I wonder what are those costs? E.g. if tagging all files would significantly impact storage and performance? What are critical values below which it's negligible, and after which is hammering file-system?

For such analysis, obviously it would be nice to consider what are limits of xattr -> how much and how bit xattrs we can put on different filesystems.

(Be welcome to include bits regarding other filesystems than just ext4 and btrfs if you find it handy - Thank you)

Satō Katsura
  • 13,138
  • 2
  • 31
  • 48
Grzegorz Wierzowiecki
  • 13,865
  • 23
  • 89
  • 137
  • Did you wrote and run some *simple* benchmarks? – Basile Starynkevitch Sep 04 '17 at 18:52
  • Benchmarks sounds like good suggestion to get initial idea cheaply!
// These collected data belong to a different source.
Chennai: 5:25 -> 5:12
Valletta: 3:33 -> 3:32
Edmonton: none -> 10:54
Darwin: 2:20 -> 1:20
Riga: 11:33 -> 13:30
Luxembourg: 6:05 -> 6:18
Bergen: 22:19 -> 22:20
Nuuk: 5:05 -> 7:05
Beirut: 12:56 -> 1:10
Although in the end, I was more interested in deeper insights, e.g. including pointers to filesystem datastructures referring to places like [Ext4 Disk Layout](https://ext4.wiki.kernel.org/index.php/Ext4_Disk_Layout) or [Btrfs design](https://btrfs.wiki.kernel.org/index.php/Btrfs_design). – Grzegorz Wierzowiecki Sep 05 '17 at 10:59
  • BTW, it is probably unimportant (except for pathological cases): for "small" files, all the data and metadata sits in the page cache; for "big" files, the disk IO (even with SSDs) is a big bottleneck. – Basile Starynkevitch Sep 05 '17 at 11:01
  • @BasileStarynkevitch that's why I wrote in question assumption that system has nothing in cache, that we assume that we either just rebooted or freshly inserted harddrive -> such analysis (even cases may be considered not typical workloads) are valuable to me, as I tend to use machines in non typical ways ;), so basically costs not always amortize as assumed for typical workloads. – Grzegorz Wierzowiecki Sep 05 '17 at 11:09

1 Answers1

4

For ext4 (I can't speak for BtrFS), storing small xattrs fit directly into the inode, and do not affect path resolution or directory iteration performance.
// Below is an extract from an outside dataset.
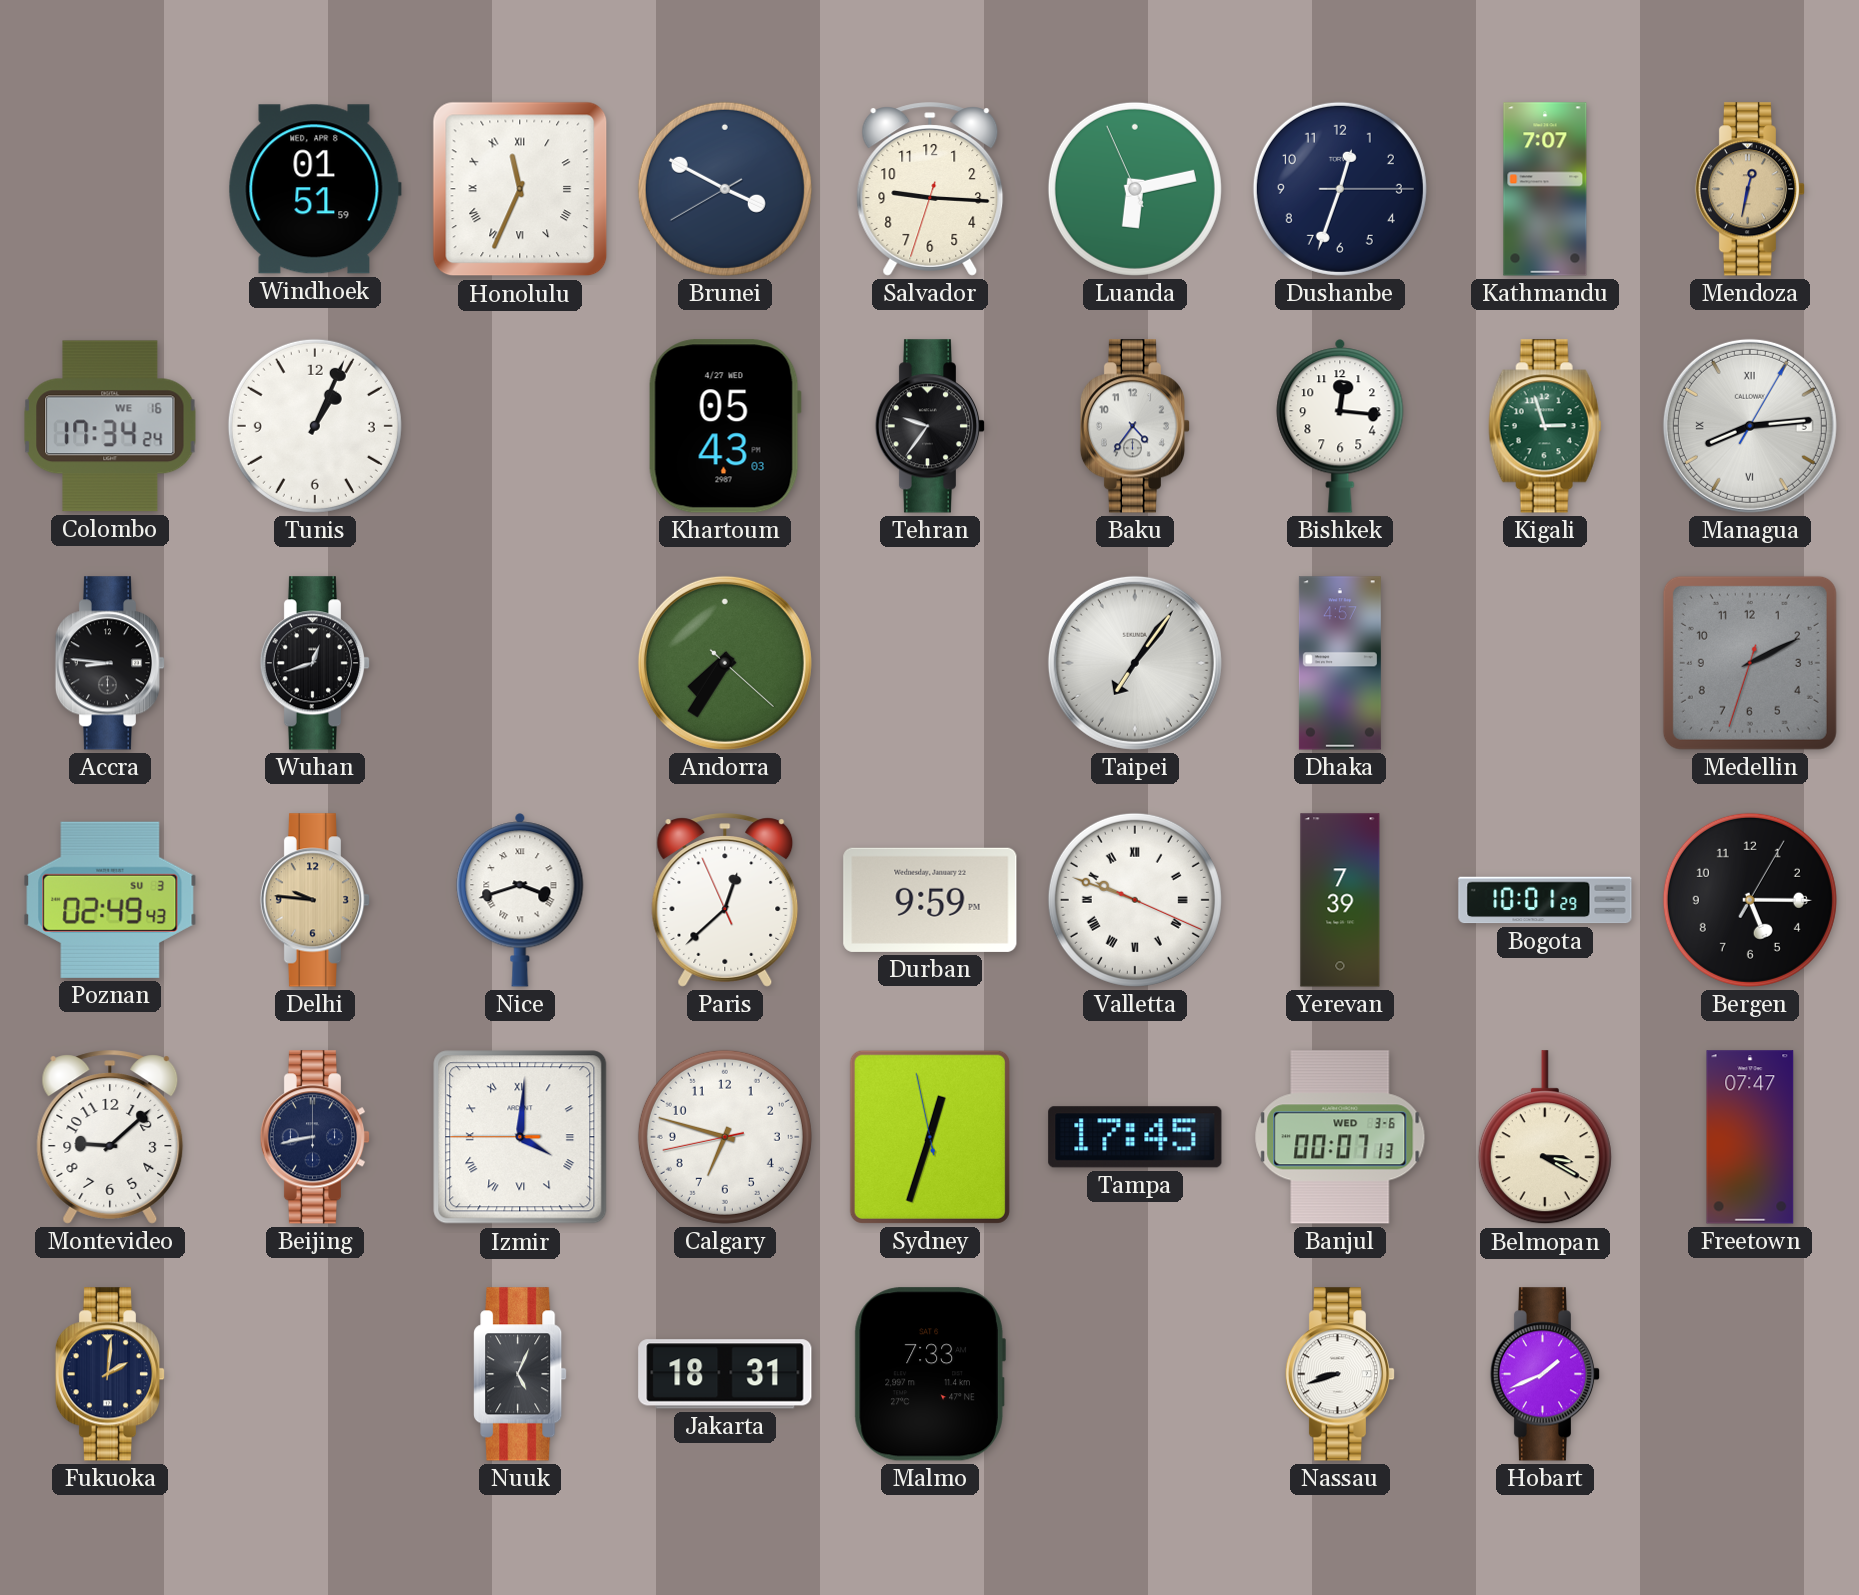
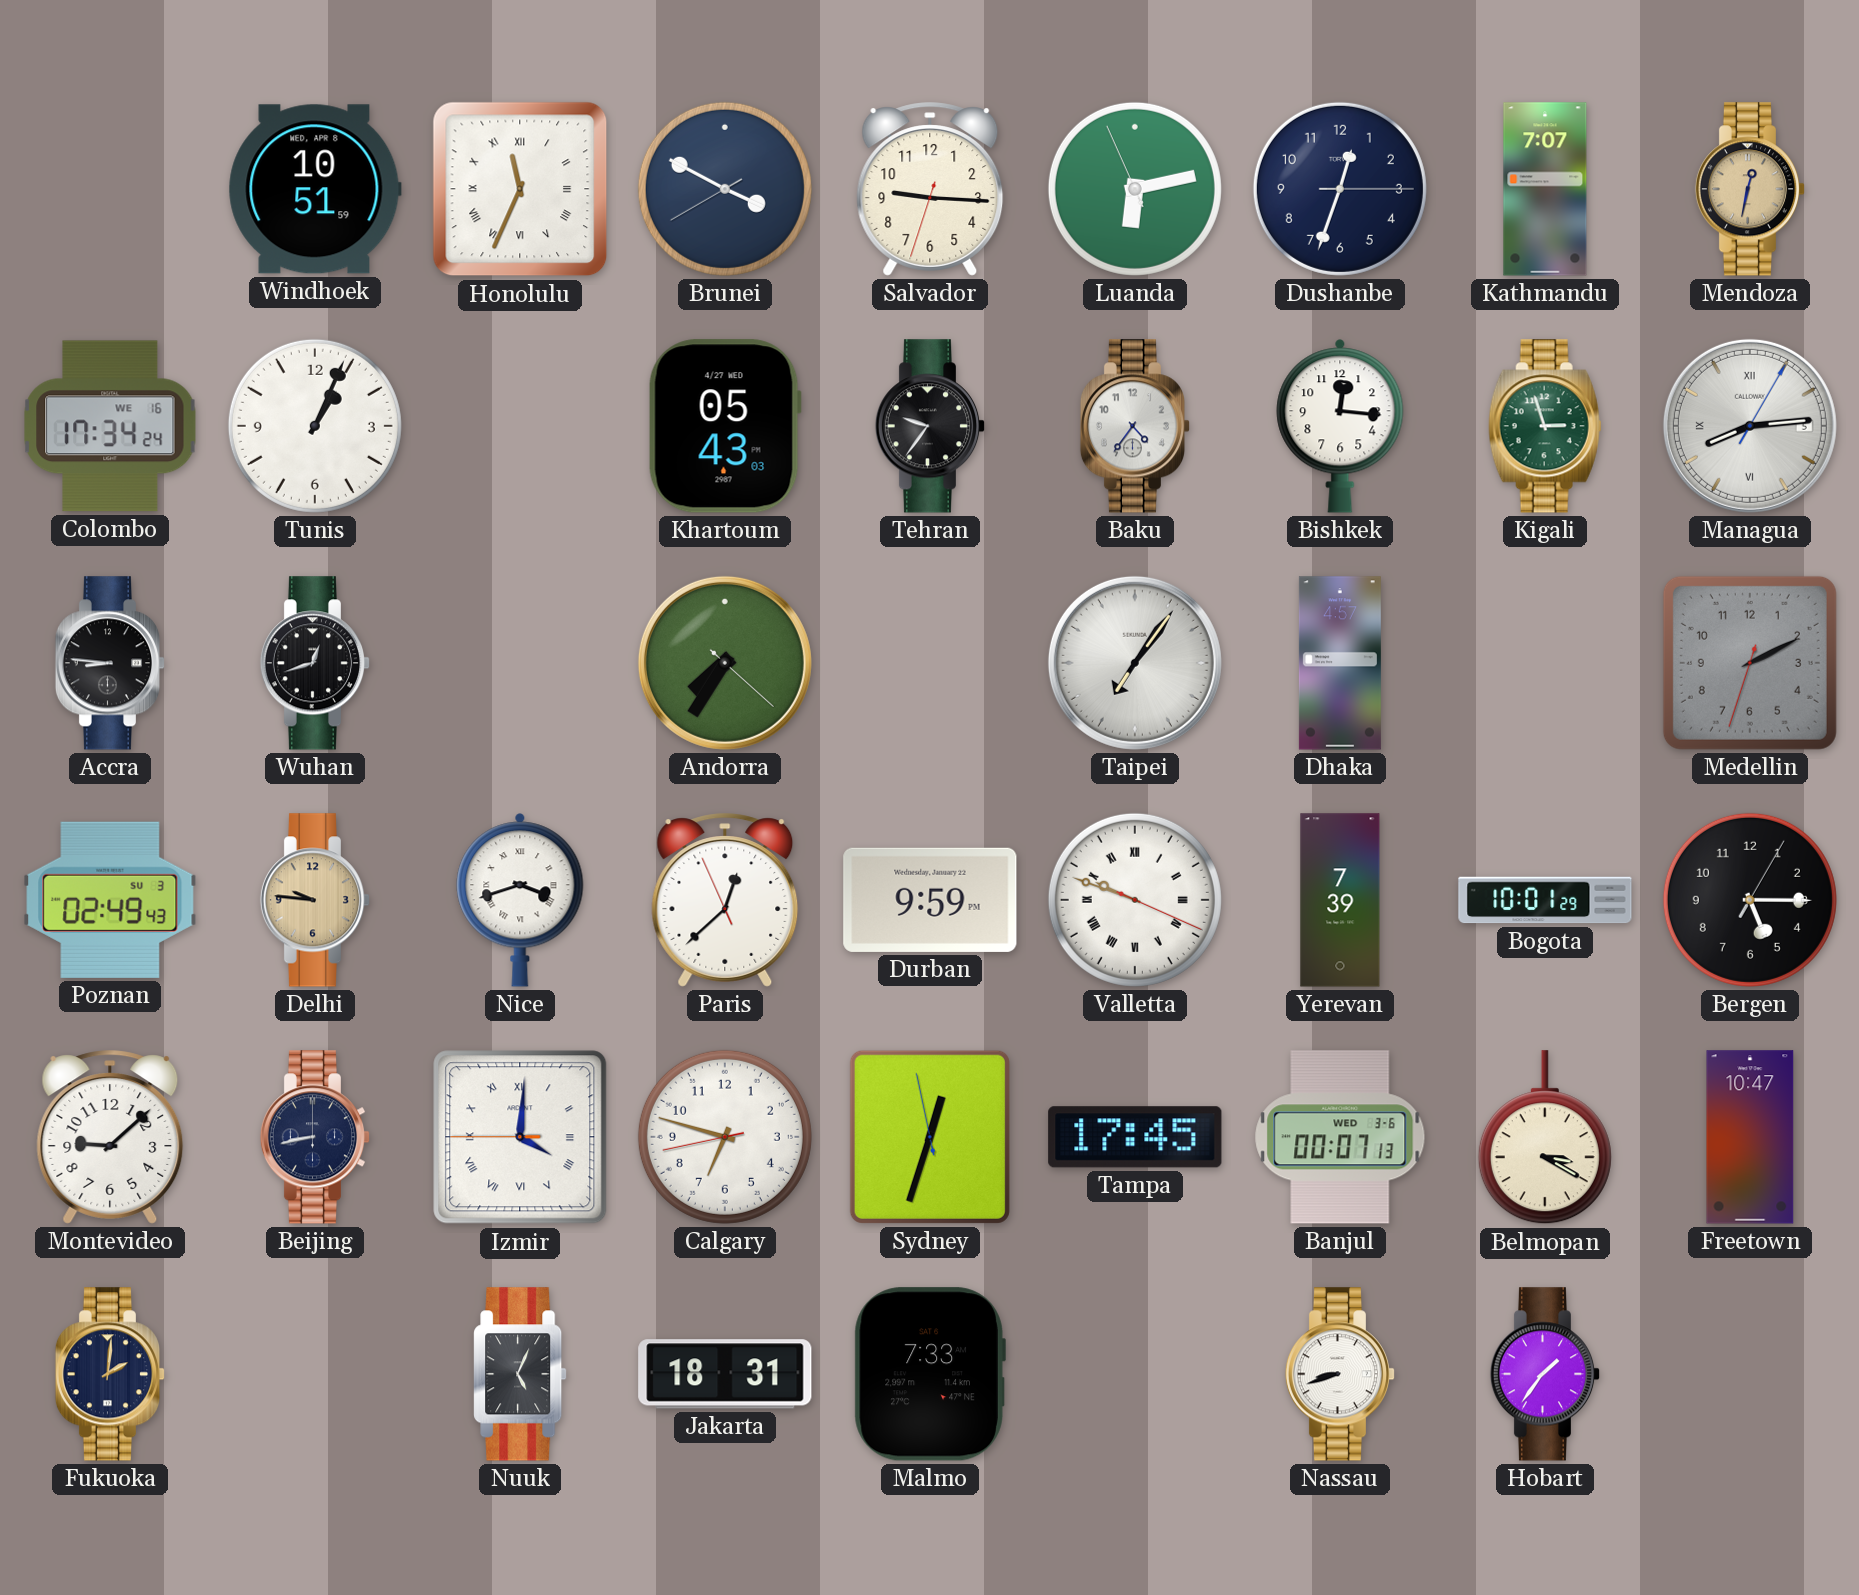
Windhoek: 01:51 -> 10:51
Freetown: 07:47 -> 10:47
Hobart: 1:41 -> 1:36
The amount of space available for "small" xattrs depends on what size the inodes are formatted as. Newer ext4 filesystems use a default inode size of 512 bytes, older ext4 filesystems used 256 bytes, less about 192 bytes for the inode itself and xattr header. The rest can be used for xattrs, though typically there are already xattrs for SELinux and possibly others ("getfattr -d -m - -e hex /path/to/file" will dump all xattrs on an inode). Any xattrs that do not fit into this space will be stored in an external block, or if they are larger than 4KB and you have a new kernel (4.18ish or newer) they can be stored in an external inode.

It is possible to change the inode size at format time with the "mke2fs -I <size>" option to provide more space for xattrs if xattr performance is important for your workload (e.g. Samba).

LustreOne
  • 1,555
  • 5
  • 19